What is it? Oh god, it's another online dead man switch. Yeah but it's better
(I think) and free (with the ability to pay if you want to). You can have it
send an email, or download the app on either app store and receive
notifications via push notifications. It even tracks your location if you want
it to.

Why? There's a popular dead man's switch already out there (in fact there's a
few) but they're old, dated, and limited. This has been a passion project for
me that I've been building as a side project for nearly a year and today I
completed the first thing that users might pay for - secure file storage that
get released when your dead man's switch triggers.

I know what you're thinking for file storage - is it secure? How does it work?
The short answer is - it's not secure unless the user encrypts the files and
sends the decryption key to their chosen recipient (which is what I recommend
in the 'Articles' section in a couple of written pieces).

Target audiences: Initially I wanted to target myself. I'm going travelling
soon and I wanted a way to tell my family if something happened to me
automatically and I wanted the ability to track my location as I travel
through countries and then see a nice map at the end of it. So I made a nice
side project that was fun for me to build. Then my friends said it was a good
idea and I should have people sign up. Then other people said it would be
useful for their elderly parents so they knew if something happened to them.
Then other people said it would be useful for them on nights out in case
anything happened to them on the walk home. Then other people said it would be
useful to make sure their kids were ok when they're away from home. The
problem with current services is that they're not that friendly to the
ordinary user. There's no explanations, there's no guides. Services like this
that can bring real benefit need to be simple which is what I hope I'm doing.

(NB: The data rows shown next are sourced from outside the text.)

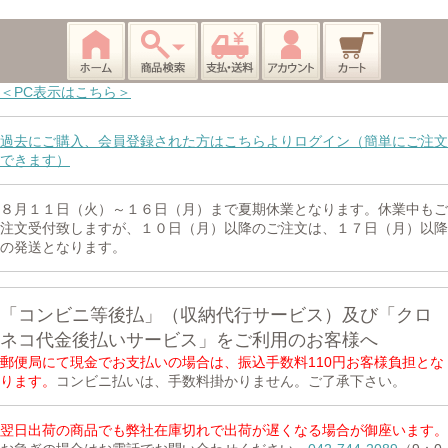
＜PC表示はこちら＞
過去にご購入、会員登録された方はこちらよりログイン（簡単にご注文
できます）
８月１１日（火）～１６日（月）まで夏期休業となります。休業中もご
注文受付致しますが、１０日（月）以降のご注文は、１７日（月）以降
の発送となります。
「コンビニ等後払」（収納代行サービス）及び「クロ
ネコ代金後払いサービス」をご利用のお客様へ
郵便局にて現金でお支払いの場合は、振込手数料110円お客様負担とな
ります。
コンビニ払いは、手数料掛かりません。ご了承下さい。
翌日出荷の商品でも弊社在庫切れで出荷が遅くなる場合が御座います。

And THEN before I even marketed the product (this is my first 'official'
marketing of the service) a domestic violence non-profit got in contact me
with a request to create an alternative version of the app that could sit on a
victims phone without raising suspicion from their abuser. They could then
safely trigger their dead man's switch if they felt they needed to to
automatically send an alert to their support network, or have it trigger if
their phone gets destroyed. This is what I'll be working on next and it's
partially what paying users will be funding - so I can work with charities for
providing real benefit to people that need it. In the future? I want to keep
adding features that fit the service that benefit people and provide a quality
niche product.

About me: Obviously I'm not a designer. I'm a backend guy mostly with tons of
experience in everything except design, so I keep the design simple.